Monday, October 1, 2007

Fall in New England




This year Fall has arrived quickly, as if someone forgot it is supposed to happen at this time of year and quickly accelerated events to accommodate the season – dropping temperatures and coloring leaves and adding snap to the air.

On a drive to Bennington, Vermont about ten days ago, only minor splotches of color were dabbed on the hills. By a week later, the hills (the Taconic and Berkshire Mountains) had succumbed to serious coloring. Strangely trees are dropping their leaves nearly as soon as they've changed from green to rust, gold, reds or some combination. The lawn is already littered catching wonderful colors on the too long grass. Within a day or two, the colors fade and brown, curl and begin to crumble. Apparently early leaf dropping is due to drought. Some lesser lucky trees had brown leaves which fell to the earth in mid Summer. Hopefully, they all will survive to see another Spring.

In living in the North East, Fall is a season which every Yankee anticipates and enjoys. Perhaps our collective dread of the impending cold, wind, snow and freezing Winter temperatures is part of what makes this time of year all the more significant. It's hard to say. But many of us could not live here (or anywhere else) without an annual downsizing of the long days of Summer into a prolonged and beautiful Fall. We count on it to nourish us until Spring. It's said a true Yankee's blood is part orange, gold, rust and red.
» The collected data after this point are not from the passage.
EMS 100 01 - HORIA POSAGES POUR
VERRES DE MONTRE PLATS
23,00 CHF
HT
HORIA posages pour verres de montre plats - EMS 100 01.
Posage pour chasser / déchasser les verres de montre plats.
The leaf peeping trade depends on the colors of Fall invading our landscapes. As wood stoves begin to send their woody smells into the air, and the pick-ur-own apples signs go up at the orchards, and the country stores begin to offer cinnamon spiced hot cider, fresh apple pie, apple butter and apple sauce...it is impossible to not stop and sample the fruits of the countryside. The bonus is the jams and jellies and maple syrup and maple fudge and apple donuts...with gourds and pumpkins and mums and late sweet corn and fresh large beefsteak tomatoes and heads of garlic nearly as large. The harvest is never so sweet as when you can chat with the farmers who are supplying your table.
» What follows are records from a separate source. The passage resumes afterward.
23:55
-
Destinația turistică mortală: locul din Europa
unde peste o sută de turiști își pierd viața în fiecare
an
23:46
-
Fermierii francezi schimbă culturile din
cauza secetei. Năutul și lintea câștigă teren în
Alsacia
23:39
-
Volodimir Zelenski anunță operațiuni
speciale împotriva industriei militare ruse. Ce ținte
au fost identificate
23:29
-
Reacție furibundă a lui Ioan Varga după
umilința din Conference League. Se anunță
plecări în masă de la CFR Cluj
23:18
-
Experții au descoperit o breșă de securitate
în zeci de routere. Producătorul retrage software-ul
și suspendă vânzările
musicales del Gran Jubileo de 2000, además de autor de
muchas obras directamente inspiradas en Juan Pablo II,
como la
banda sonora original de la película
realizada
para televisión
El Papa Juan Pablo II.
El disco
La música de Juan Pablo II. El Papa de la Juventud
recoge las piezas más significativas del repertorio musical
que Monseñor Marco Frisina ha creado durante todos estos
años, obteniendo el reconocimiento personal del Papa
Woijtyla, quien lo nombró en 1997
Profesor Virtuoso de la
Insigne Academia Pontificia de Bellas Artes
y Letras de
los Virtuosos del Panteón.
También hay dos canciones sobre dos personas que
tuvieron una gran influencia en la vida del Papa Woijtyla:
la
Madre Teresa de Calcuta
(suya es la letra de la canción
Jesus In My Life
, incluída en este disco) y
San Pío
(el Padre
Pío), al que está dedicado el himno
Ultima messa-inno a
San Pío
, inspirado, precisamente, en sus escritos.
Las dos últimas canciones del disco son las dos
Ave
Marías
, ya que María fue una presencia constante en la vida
Quintessential New England towns such as Stockbridge, Mass, just over the state line offer themselves as what a proper village should look like. Its Red Lion Inn offers dark orange butternut squash soup this time of year to dining rooms full of appreciative day trippers. If you drive in any direction through the lesser known villages of Berkshire County, MA or Columbia County, NY or North to Bennington, VT, one can see why generations of hearty souls have clung to this land. It's spectacular in Fall.

Global Warming

The lesser temperatures of our Winters (the effect of Global Warming) are beginning to harm the Sugar Maples of New England. Without the extremes of temperature, the sap of the maples will not flow and an entire industry is in jeopardy as well as the lives of the trees themselves. Could there be a proper Fall if the Maples began to die out? Would the collective heart of New England be broken? The rusts of the Oaks and the golds of the Ashes and Birches are nothing without the reds and oranges of the Maples. I worry for my old sugar maples who provide shelter and have lined the dirt road for the past hundred and fifty years.

If you could save the colors of New England by turning off a few lights in your home...or coordinating errands to use less fossil fuel...wouldn't you do it?